Sheldon was always happy to fly the flag for Biopace, and offered a pretty good explanation of why Shimano put the smaller radius at the power stroke portion and the larger radius at the deadspots.
Oval rings were a marketing gimmick.
No-one really ran clipless pedals before Look thought of applying ski binding technology to bike pedals, and went all out to sponsor riders in major races. Biopace, and its imitators, probably was a technological solution to a problem that no-one had – or at least, one to which no-one had thought to apply the finest Japanese scientific minds.
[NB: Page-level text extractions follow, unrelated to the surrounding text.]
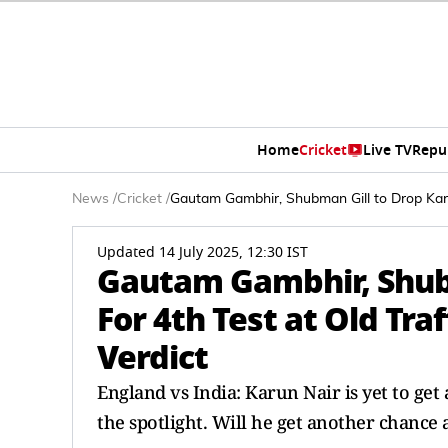
Home
Cricket
Live TV
Repu
News
/
Cricket
/
Gautam Gambhir, Shubman Gill to Drop Karu
Updated 14 July 2025, 12:30 IST
Gautam Gambhir, Shubm
For 4th Test at Old Tr
Verdict
England vs India: Karun Nair is yet to get 
the spotlight. Will he get another chance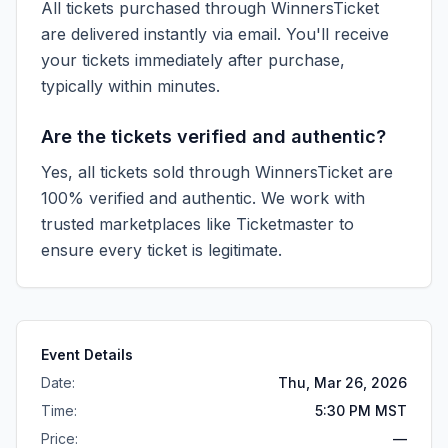
All tickets purchased through WinnersTicket
are delivered instantly via email. You'll receive
your tickets immediately after purchase,
typically within minutes.
Are the tickets verified and authentic?
Yes, all tickets sold through WinnersTicket are
100% verified and authentic. We work with
trusted marketplaces like
Ticketmaster
to
ensure every ticket is legitimate.
Event Details
Date:
Thu, Mar 26, 2026
Time:
5:30 PM MST
Price:
—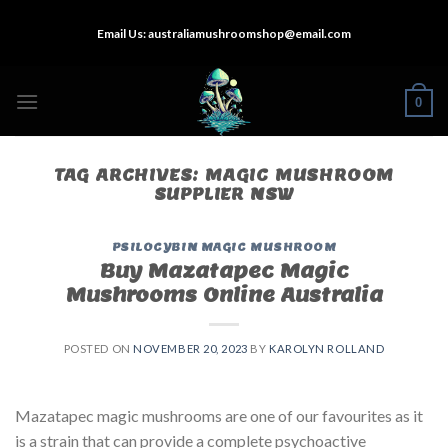
Skip
Email Us:
australiamushroomshop@email.com
to
content
0
TAG ARCHIVES:
MAGIC MUSHROOM
SUPPLIER NSW
PSILOCYBIN MAGIC MUSHROOM
Buy Mazatapec Magic
Mushrooms Online Australia
POSTED ON
NOVEMBER 20, 2023
BY
KAROLYN ROLLAND
Mazatapec magic mushrooms are one of our favourites as it
is a strain that can provide a complete psychoactive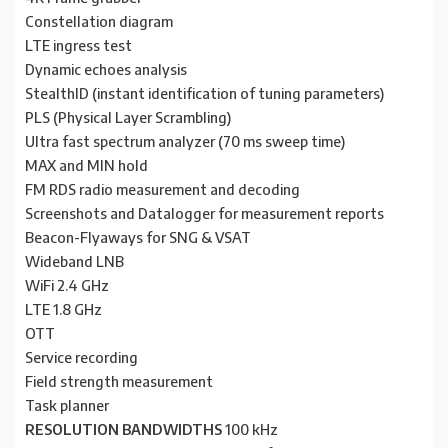
Constellation diagram
LTE ingress test
Dynamic echoes analysis
StealthID (instant identification of tuning parameters)
PLS (Physical Layer Scrambling)
Ultra fast spectrum analyzer (70 ms sweep time)
MAX and MIN hold
FM RDS radio measurement and decoding
Screenshots and Datalogger for measurement reports
Beacon-Flyaways for SNG & VSAT
Wideband LNB
WiFi 2.4 GHz
LTE 1.8 GHz
OTT
Service recording
Field strength measurement
Task planner
RESOLUTION BANDWIDTHS
100 kHz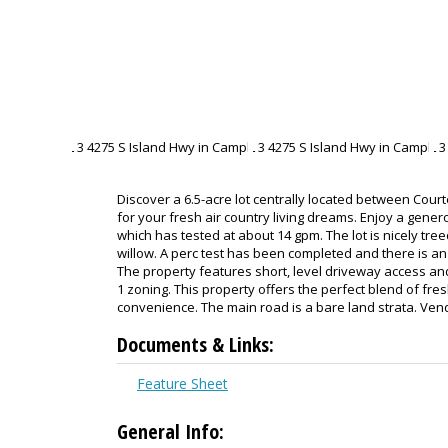
Discover a 6.5-acre lot centrally located between Cour
for your fresh air country living dreams. Enjoy a genero
which has tested at about 14 gpm. The lot is nicely treed
willow. A perc test has been completed and there is a
The property features short, level driveway access and
1 zoning. This property offers the perfect blend of fresh
convenience. The main road is a bare land strata. Ven
Documents & Links:
Feature Sheet
General Info:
The crank and round chainring is already a very biomechanically efficient system, because it provides roughly a 1:5 power to recovery ratio for muscles, and using more of the rotation to generate useful power will affect stamina, just as using our 'useless' arm muscles to help propel a bike in tandem with (fully functioning) legs is not a way to go faster for longer, when the leg muscles are already capable of using all the energy the body is able to generate.
I came to mountain bikes just when Biopace was hot stuff, but by the time I had graduated from my Sachs geary Raleigh made of weighs-a-ton steel to my Suntour XPress crmo Trek, oval chainrings were already passé, on the basis that round chainrings were 'more powerful' and probably better after all. I toy with the idea of putting a vintage Biopace chainset on my blue bike, but it's from 1991 and thus a couple of years too young for proper retrobike approval.